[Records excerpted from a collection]
........

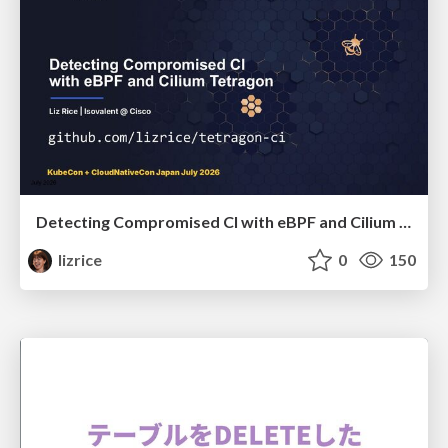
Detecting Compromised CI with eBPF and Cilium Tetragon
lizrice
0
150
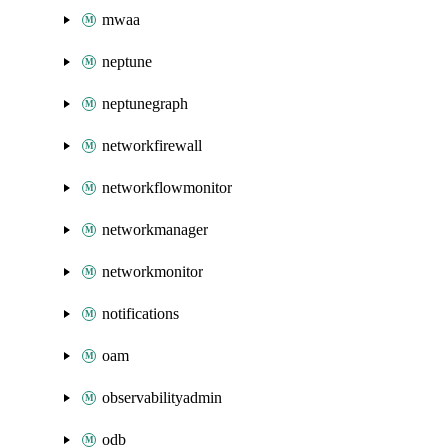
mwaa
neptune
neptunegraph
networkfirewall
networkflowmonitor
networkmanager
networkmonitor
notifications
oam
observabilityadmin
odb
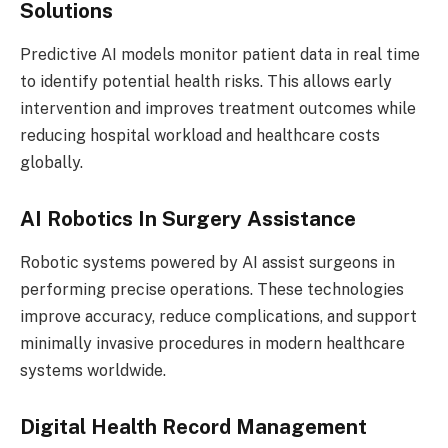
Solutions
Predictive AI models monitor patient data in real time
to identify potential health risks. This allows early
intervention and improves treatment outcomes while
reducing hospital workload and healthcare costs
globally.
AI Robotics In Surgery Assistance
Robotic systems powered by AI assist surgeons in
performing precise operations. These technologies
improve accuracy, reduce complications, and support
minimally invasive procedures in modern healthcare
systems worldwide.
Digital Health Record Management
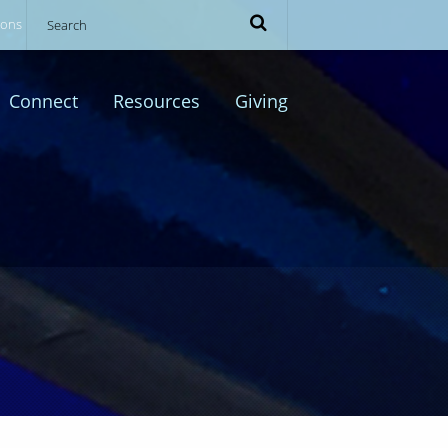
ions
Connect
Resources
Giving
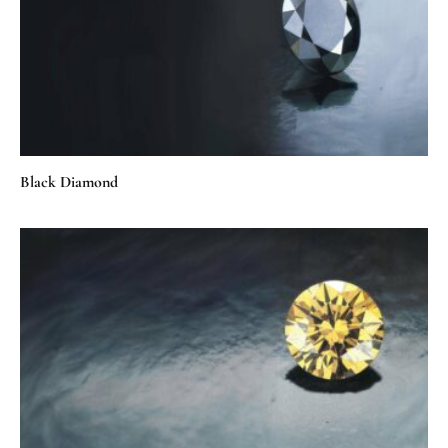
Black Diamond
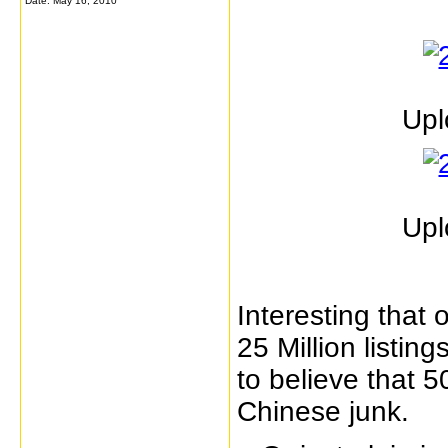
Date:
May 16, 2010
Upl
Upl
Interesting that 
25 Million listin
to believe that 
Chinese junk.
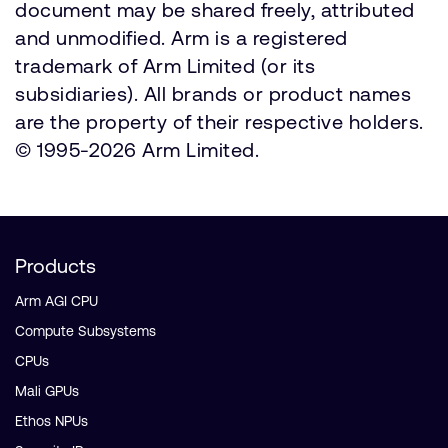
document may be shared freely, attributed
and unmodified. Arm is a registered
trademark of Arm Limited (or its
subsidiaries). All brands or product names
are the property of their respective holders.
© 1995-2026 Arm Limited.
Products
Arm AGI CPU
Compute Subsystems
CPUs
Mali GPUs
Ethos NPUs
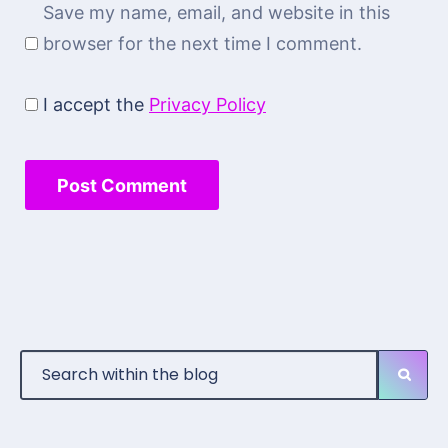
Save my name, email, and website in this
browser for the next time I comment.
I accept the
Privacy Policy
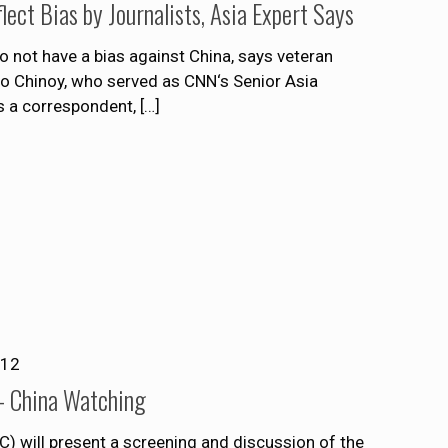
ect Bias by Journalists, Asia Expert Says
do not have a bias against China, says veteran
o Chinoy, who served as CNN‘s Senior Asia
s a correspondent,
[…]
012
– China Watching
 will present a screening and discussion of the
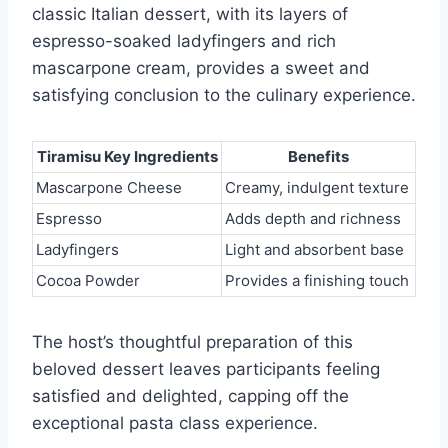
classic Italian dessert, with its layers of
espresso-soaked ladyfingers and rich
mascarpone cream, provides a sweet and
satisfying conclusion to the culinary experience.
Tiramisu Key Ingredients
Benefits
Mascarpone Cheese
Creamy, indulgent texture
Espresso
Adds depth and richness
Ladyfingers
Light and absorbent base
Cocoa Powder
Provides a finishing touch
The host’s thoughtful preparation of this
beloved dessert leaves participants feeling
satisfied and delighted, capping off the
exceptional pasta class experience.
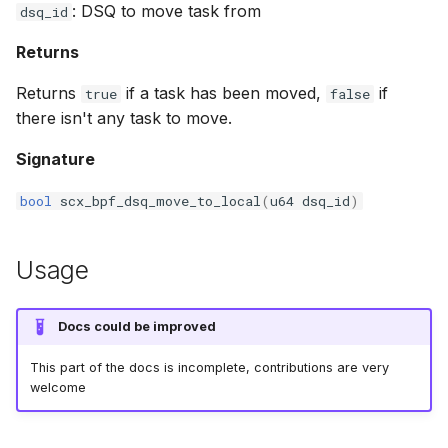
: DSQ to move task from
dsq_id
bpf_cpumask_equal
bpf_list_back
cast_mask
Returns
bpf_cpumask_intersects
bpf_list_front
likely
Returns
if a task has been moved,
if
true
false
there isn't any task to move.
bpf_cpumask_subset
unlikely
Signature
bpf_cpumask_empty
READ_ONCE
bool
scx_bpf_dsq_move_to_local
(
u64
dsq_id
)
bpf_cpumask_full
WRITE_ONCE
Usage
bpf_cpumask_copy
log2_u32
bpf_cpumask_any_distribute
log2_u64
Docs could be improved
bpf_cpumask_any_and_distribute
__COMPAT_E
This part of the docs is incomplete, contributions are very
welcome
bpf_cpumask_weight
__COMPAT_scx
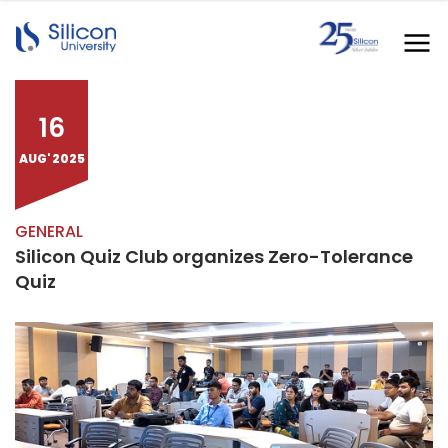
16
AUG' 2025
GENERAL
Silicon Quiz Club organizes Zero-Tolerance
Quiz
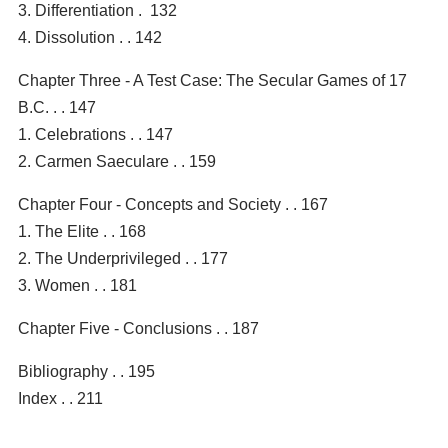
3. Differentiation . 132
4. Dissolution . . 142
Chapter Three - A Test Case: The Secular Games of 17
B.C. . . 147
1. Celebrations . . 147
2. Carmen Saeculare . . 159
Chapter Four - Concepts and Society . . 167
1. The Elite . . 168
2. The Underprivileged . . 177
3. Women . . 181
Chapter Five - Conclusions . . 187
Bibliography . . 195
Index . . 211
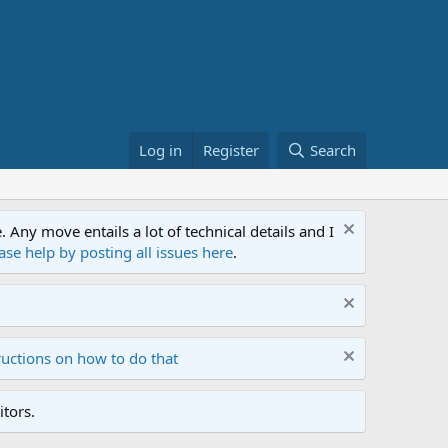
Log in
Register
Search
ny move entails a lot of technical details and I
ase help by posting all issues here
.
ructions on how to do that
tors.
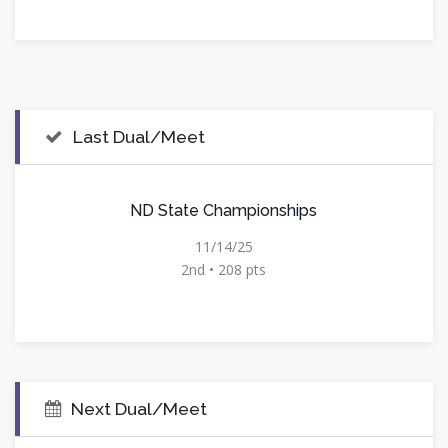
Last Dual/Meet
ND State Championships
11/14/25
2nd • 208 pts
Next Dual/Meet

........

### Work order
All records above should be duplicated exactly, with the pictures omitted.

### Exercise solution
Detecting Compromised CI with eBPF and Cilium Tetragon
lizrice
0
150
mwaa
neptune
neptunegraph
networkfirewall
networkflowmonitor
networkmanager
networkmonitor
notifications
oam
observabilityadmin
odb
Solutions
Predictive AI models monitor patient data in real time
to identify potential health risks. This allows early
intervention and improves treatment outcomes while
reducing hospital workload and healthcare costs
globally.
AI Robotics In Surgery Assistance
Robotic systems powered by AI assist surgeons in
performing precise operations. These technologies
improve accuracy, reduce complications, and support
minimally invasive procedures in modern healthcare
systems worldwide.
Digital Health Record Management
ions
Connect
Resources
Giving
Black Diamond
Date:
May 16, 2010
Upl
Upl
Interesting that 
25 Million listin
to believe that 
Chinese junk.
document may be shared freely, attributed
and unmodified. Arm is a registered
trademark of Arm Limited (or its
subsidiaries). All brands or product names
are the property of their respective holders.
© 1995-2026 Arm Limited.
Products
Arm AGI CPU
Compute Subsystems
CPUs
Mali GPUs
Ethos NPUs
Save my name, email, and website in this
browser for the next time I comment.
I accept the
Privacy Policy
ect Bias by Journalists, Asia Expert Says
do not have a bias against China, says veteran
o Chinoy, who served as CNN‘s Senior Asia
s a correspondent,
[…]
012
– China Watching
 will present a screening and discussion of the
classic Italian dessert, with its layers of
espresso-soaked ladyfingers and rich
mascarpone cream, provides a sweet and
satisfying conclusion to the culinary experience.
Tiramisu Key Ingredients
Benefits
Mascarpone Cheese
Creamy, indulgent texture
Espresso
Adds depth and richness
Ladyfingers
Light and absorbent base
Cocoa Powder
Provides a finishing touch
The host’s thoughtful preparation of this
beloved dessert leaves participants feeling
satisfied and delighted, capping off the
exceptional pasta class experience.
: DSQ to move task from
dsq_id
bpf_cpumask_equal
bpf_list_back
cast_mask
Returns
bpf_cpumask_intersects
bpf_list_front
likely
Returns
if a task has been moved,
if
true
false
there isn't any task to move.
bpf_cpumask_subset
unlikely
Signature
bpf_cpumask_empty
READ_ONCE
bool
scx_bpf_dsq_move_to_local
(
u64
dsq_id
)
bpf_cpumask_full
WRITE_ONCE
Usage
bpf_cpumask_copy
log2_u32
bpf_cpumask_any_distribute
log2_u64
Docs could be improved
bpf_cpumask_any_and_distribute
__COMPAT_E
This part of the docs is incomplete, contributions are very
welcome
bpf_cpumask_weight
__COMPAT_scx
16
AUG' 2025
GENERAL
Silicon Quiz Club organizes Zero-Tolerance
Quiz
3. Differentiation . 132
4. Dissolution . . 142
Chapter Three - A Test Case: The Secular Games of 17
B.C. . . 147
1. Celebrations . . 147
2. Carmen Saeculare . . 159
Chapter Four - Concepts and Society . . 167
1. The Elite . . 168
2. The Underprivileged . . 177
3. Women . . 181
Chapter Five - Conclusions . . 187
Bibliography . . 195
Index . . 211
Log in
Register
Search
ny move entails a lot of technical details and I
ase help by posting all issues here
.
ructions on how to do that
tors.
Last Dual/Meet
ND State Championships
11/14/25
2nd • 208 pts
Next Dual/Meet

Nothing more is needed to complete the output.